Having a Baby During the Coronavirus Pandemic
Having a baby during a pandemic is sure to add to the anxiety that would typically surround a birth. But babies will be born, whether there’s a virus or not.
The Noreen Stonor Drexel Birthing Center at Newport Hospital team remains committed to doing all we can to protect our patients during the coronavirus outbreak. It is an anxious time for everyone, but we are here to help each family write their birth story, despite a pandemic.
We have made some changes to our birthing center process for everyone’s safety.
Every patient who is admitted to Newport Hospital, including the birthing center, is tested for COVID-19. This is true whether a patient is in labor or admitted to the birthing center for any other reason. Testing is necessary for your safety, and that of your partner and baby, and our staff. Right now, we can do rapid testing on our patients and have results in approximately an hour.
If a mother presents with COVID symptoms or tests COVID positive:
- She will be placed in a negative pressure room, if available, on the birthing center and will be placed on isolation precautions.
- The birthing partner can stay so long as he or she screens free from COVID symptoms and will have to wear personal protective equipment for their safety.
- Should delivery occur, we have procedures in place to provide the safest care for you and your newborn.
Birthing partner policy
Mothers can have one birthing partner the entire time you and baby are in the hospital. The birthing partner will be asked the same COVID screening questions as anyone coming into the hospital and will not be allowed in if symptomatic. While we are allowing a birthing partner during this fall/winter second surge of the virus, we are not allowing doulas to participate in the birth at this time unless they are to be considered the mother’s one birthing partner.
During the surges in the pandemic, we have needed to address our visitation policy to keep our patients and staff safe. You can check on the visitation policy here, as it is updated as necessary. Aside from the one birthing partner, currently there is no visitation allowed as part of hospital policy for all units, including the birthing center.
On the positive side, we have found that many of the families appreciate not having visitors in the hospital. It’s an opportunity for new parents to bond with baby without distractions.

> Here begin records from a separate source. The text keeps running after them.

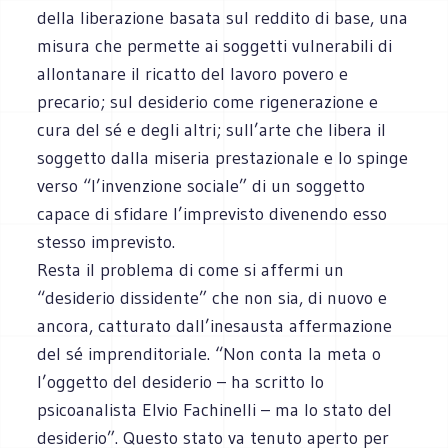
della liberazione basata sul reddito di base, una
misura che permette ai soggetti vulnerabili di
allontanare il ricatto del lavoro povero e
precario; sul desiderio come rigenerazione e
cura del sé e degli altri; sull’arte che libera il
soggetto dalla miseria prestazionale e lo spinge
verso “l’invenzione sociale” di un soggetto
capace di sfidare l’imprevisto divenendo esso
stesso imprevisto.
Resta il problema di come si affermi un
“desiderio dissidente” che non sia, di nuovo e
ancora, catturato dall’inesausta affermazione
del sé imprenditoriale. “Non conta la meta o
l’oggetto del desiderio – ha scritto lo
psicoanalista Elvio Fachinelli – ma lo stato del
desiderio”. Questo stato va tenuto aperto per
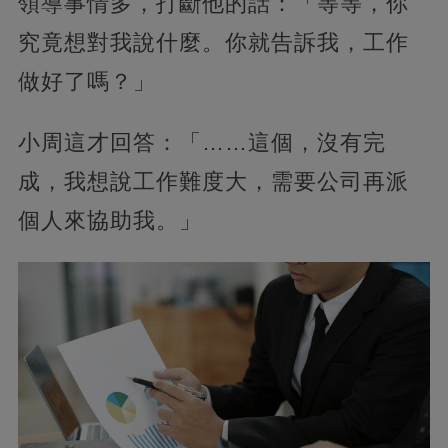
領導事情多，打斷他的話：「等等，你
究竟想對我說什麼。你就告訴我，工作
做好了嗎？」
小周這才回答：「……這個，沒有完
成，我想說工作難度大，需要公司再派
個人來協助我。」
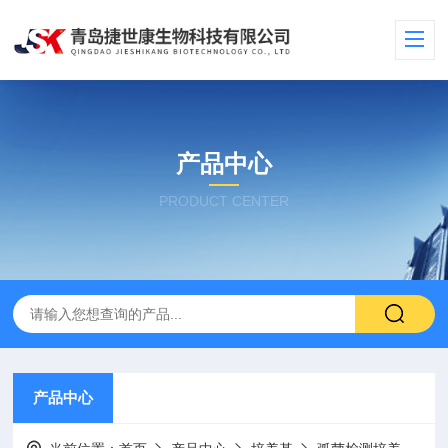
产品中心
PRODUCT CENTER
产品中心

We know that masks are an effective way to prevent the spread of the virus. Our policy is that mother and birthing partner must wear a hospital-issued mask, covering both mouth and nose, when any health care worker is in the hospital room. When you are alone together in the room it can be removed. No cloth masks are allowed. This policy is consistent across all areas of the hospital.
Despite the pandemic there are no real changes to the discharge process. By 48 hours, typically everyone is ready to go home; sometimes as early as 24 to 36 hours. If mom and baby don’t need to be here, we encourage them to go home and practice safe social distancing. We find that most of our families prefer to be home during this trying time.
- Before giving birth, we encourage expectant mothers to self-quarantine as much as possible throughout pregnancy, as recommended by the Centers for Disease Control and Prevention.
- After discharge, we encourage new moms to continue self-quarantining. Once you are home with baby, continue to limit visitors to your home as much as possible. Many families find that they’re enjoying the continued quarantine time as a new family. It can help to bring the family unit close together and focus on each other during this adjustment.
- Under normal circumstances, baby’s first outing might be going to stores, running errands, and seeing family. During the pandemic, however, the first outing with baby is probably going to the pediatric provider’s office a few days after birth. The pediatric provider will provide further guidance at that first visit regarding keeping your newborn safe during this time.
Care and education must go on
The pandemic hasn’t changed the care we provide, and we are also able to continue several programs for new moms, just in a different format.
- Childbirth and breastfeeding classes are now available through Zoom.
- Our weekly breastfeeding support group is now held via Zoom. This group is helpful for new breastfeeding moms and is also an opportunity to meet other new moms.
- Lactation consults are still in-person at the hospital when additional breastfeeding support is needed and require an order from you or your newborn’s provider.
Should you get a Coronavirus vaccine?
Currently there is no data on whether pregnant or breastfeeding women or children under 16 should receive the vaccine. While this population should not be excluded from vaccinating, we encourage you to have a discussion with your provider.